Fue la más esperada en la previa del discurso de Macri. Todos se querían sacar una selfie con ella a modo de souvenir y no los defraudó, posó con cada uno de los que se lo pidió. Elisa Carrió se convirtió, así, en una de las protagonistas de la jornada en el Congreso de la Nación y dejó su veredicto: "Fue un excelente discuro, excepcional", le dijo a Clarín.

 

La líder de la Coalición Cívica concitó las miradas de todos luego de haber pegado ayer el faltazo a la Quinta de Olivos, donde Macri reunió a sus legisladores horas antes de presentarse frente al Congreso.Algunos vieron en su ausencia un posible disgusto pero ella se encargó de negarlo En realidad, se trató de un tema más terrenal. "Lilita" contó que no fue a la Quinta Presidencial porque no podía fumar. "Mauricio no me deja", dijo justificando su faltazo.

 

Elisa Carrio

 

Carrió, que en octubre pasado tuvo un problema coronario en medio de un chequeo y le colocaron dos stents, redujo el número de cigarrillos que fuma por día, pero no los abandonó.

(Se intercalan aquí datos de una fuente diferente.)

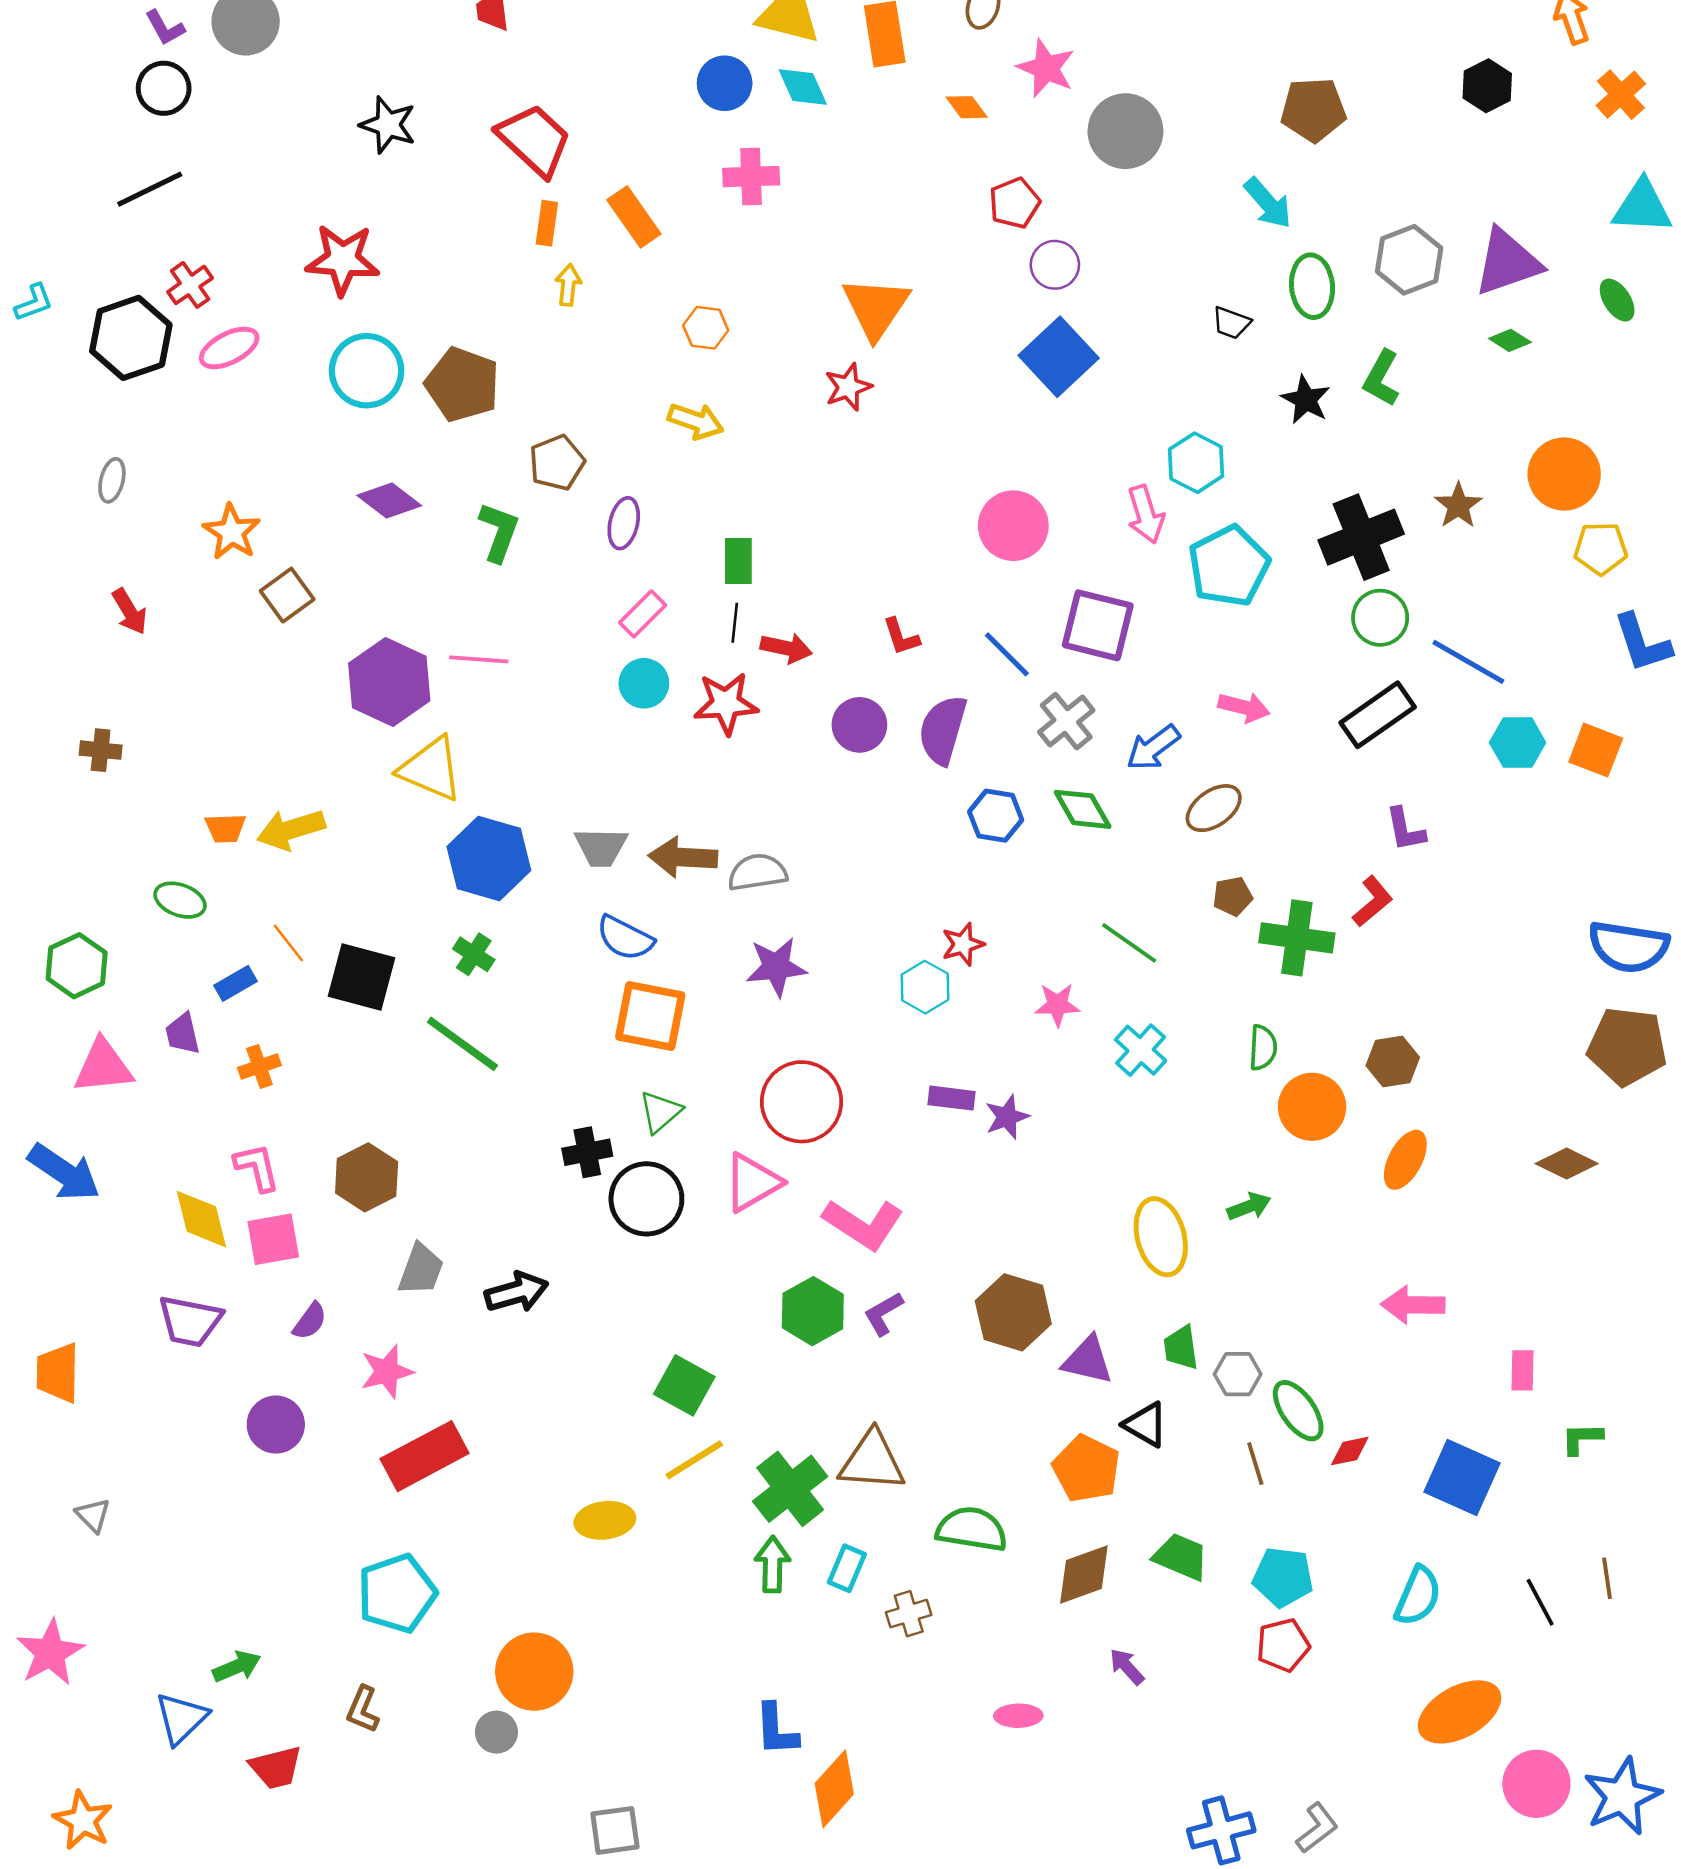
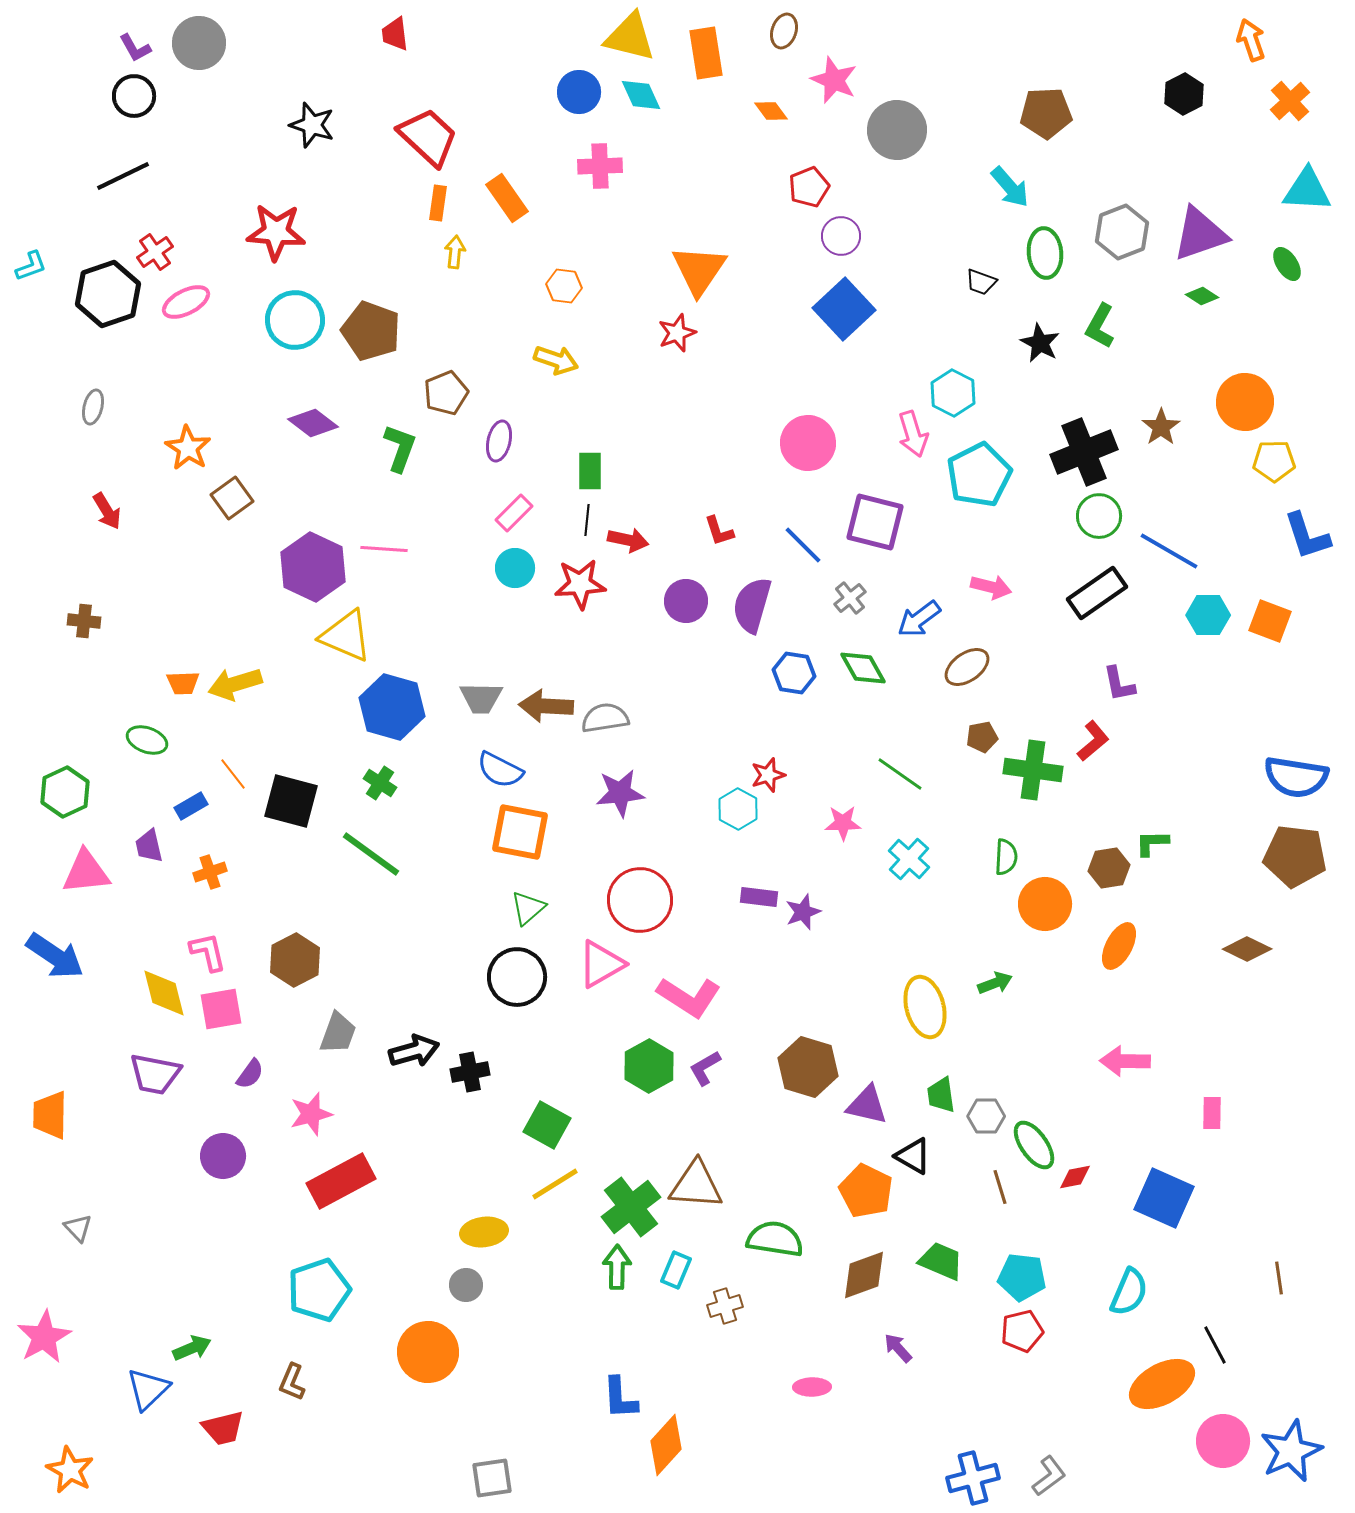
gray cross: (1066, 721) -> (850, 598), size x0.7
black cross: (587, 1152) -> (470, 1072), moved
green L-shape: (1582, 1438) -> (1152, 843), moved
black line: (1540, 1602) -> (1215, 1345), moved
gray circle: (496, 1732) -> (466, 1285), moved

Sus Marlboro, que solo fuma hasta la mitad -nunca completos-, fueron la razón por la que no estuvo con sus pares.También se excusó de ir porque dijo que no la dejan sentar, ya que el servicio era un bandejeo de parados, informal. "El día que me inviten a una comida en serio, voy", soltó.

 

Otro dato: la líder de la Coalición Cívica-ARI pidió personalmente formar parte de la comitiva de diputados y senadores que fueron a recibirlo en las puertas de Palacio. Macri retribuyó esa actitud con un gesto que no pasó desapercibido: fue a la única legisladora a la que saludó con un beso, a las demás del grupo protocolar solo les dio la mano.


Durante el discurso, las cámaras la mostraron seria. Sin embargo, aplaudió durante varios tramos al Presidente, aunque no cantó ni se cruzó con referentes kirchneristas como otros integrantes de Cambiemos.